* Records for this exercise
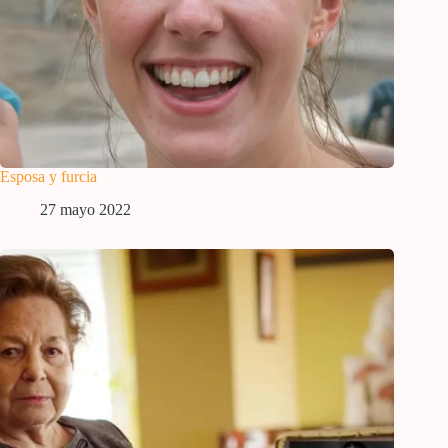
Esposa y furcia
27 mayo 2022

--

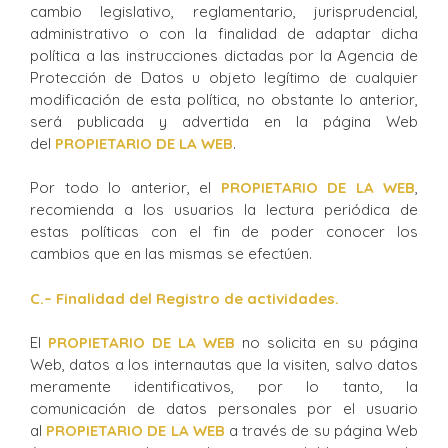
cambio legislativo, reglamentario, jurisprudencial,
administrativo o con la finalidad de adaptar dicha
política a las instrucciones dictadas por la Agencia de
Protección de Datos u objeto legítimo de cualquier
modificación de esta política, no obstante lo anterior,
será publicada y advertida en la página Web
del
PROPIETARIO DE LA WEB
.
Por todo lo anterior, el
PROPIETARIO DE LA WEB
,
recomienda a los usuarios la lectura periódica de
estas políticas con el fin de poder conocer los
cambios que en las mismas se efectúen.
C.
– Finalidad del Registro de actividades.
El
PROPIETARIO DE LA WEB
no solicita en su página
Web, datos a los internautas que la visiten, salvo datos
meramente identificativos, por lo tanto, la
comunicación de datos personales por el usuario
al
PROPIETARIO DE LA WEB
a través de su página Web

* Task prompt
For every line of the material above that contains the word "página", show the line.

* Result
será publicada y advertida en la página Web
no solicita en su página
a través de su página Web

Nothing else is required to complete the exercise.